» About this exercise: From the entries below, copy every line holding the word "familiprix".

Collected data entries:
----------
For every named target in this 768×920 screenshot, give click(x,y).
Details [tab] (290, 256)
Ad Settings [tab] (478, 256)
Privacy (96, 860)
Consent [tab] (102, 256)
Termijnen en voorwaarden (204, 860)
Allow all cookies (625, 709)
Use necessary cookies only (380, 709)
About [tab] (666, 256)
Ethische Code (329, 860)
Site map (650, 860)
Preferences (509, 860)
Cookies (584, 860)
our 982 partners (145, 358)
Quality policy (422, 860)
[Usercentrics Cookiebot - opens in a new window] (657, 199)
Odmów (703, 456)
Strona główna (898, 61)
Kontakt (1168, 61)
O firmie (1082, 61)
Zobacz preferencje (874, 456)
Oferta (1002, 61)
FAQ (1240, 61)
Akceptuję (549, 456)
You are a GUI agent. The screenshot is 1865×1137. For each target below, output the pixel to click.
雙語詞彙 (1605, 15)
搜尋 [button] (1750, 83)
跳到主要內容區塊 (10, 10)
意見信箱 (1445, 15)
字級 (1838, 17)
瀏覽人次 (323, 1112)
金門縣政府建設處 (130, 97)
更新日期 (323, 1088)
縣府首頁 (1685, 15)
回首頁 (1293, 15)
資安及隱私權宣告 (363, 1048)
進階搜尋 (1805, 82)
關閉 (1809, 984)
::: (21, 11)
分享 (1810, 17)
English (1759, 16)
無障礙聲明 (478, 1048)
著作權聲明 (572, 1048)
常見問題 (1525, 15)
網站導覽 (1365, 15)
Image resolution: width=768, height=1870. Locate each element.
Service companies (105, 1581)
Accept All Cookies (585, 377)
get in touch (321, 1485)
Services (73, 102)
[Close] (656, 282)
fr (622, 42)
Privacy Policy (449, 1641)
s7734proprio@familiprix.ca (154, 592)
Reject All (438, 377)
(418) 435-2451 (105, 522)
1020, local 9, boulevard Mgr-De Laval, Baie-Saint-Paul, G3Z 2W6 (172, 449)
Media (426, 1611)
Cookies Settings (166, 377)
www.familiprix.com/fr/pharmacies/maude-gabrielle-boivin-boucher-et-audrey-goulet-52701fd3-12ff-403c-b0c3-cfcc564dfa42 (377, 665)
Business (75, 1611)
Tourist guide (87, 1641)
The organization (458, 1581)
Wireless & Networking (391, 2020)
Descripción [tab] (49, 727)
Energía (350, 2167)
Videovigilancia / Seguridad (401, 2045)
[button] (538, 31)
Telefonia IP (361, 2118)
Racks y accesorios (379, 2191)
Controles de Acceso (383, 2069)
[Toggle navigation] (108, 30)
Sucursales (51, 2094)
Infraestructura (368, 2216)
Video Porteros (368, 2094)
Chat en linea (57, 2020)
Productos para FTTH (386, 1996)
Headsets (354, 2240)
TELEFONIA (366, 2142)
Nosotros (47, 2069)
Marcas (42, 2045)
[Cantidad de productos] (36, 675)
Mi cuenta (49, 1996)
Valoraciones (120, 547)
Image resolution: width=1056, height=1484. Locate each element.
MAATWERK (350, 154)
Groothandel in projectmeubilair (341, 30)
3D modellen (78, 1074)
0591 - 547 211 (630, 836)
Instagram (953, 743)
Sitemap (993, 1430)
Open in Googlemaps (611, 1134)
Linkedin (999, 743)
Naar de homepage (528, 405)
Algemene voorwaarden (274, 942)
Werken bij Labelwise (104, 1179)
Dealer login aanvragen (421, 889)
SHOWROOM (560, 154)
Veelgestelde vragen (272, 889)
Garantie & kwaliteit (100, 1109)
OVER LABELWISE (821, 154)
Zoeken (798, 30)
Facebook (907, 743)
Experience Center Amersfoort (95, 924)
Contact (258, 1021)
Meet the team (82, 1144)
----------
» Solution below:
s7734proprio@familiprix.ca (154, 592)
www.familiprix.com/fr/pharmacies/maude-gabrielle-boivin-boucher-et-audrey-goulet-52701fd3-12ff-403c-b0c3-cfcc564dfa42 (377, 665)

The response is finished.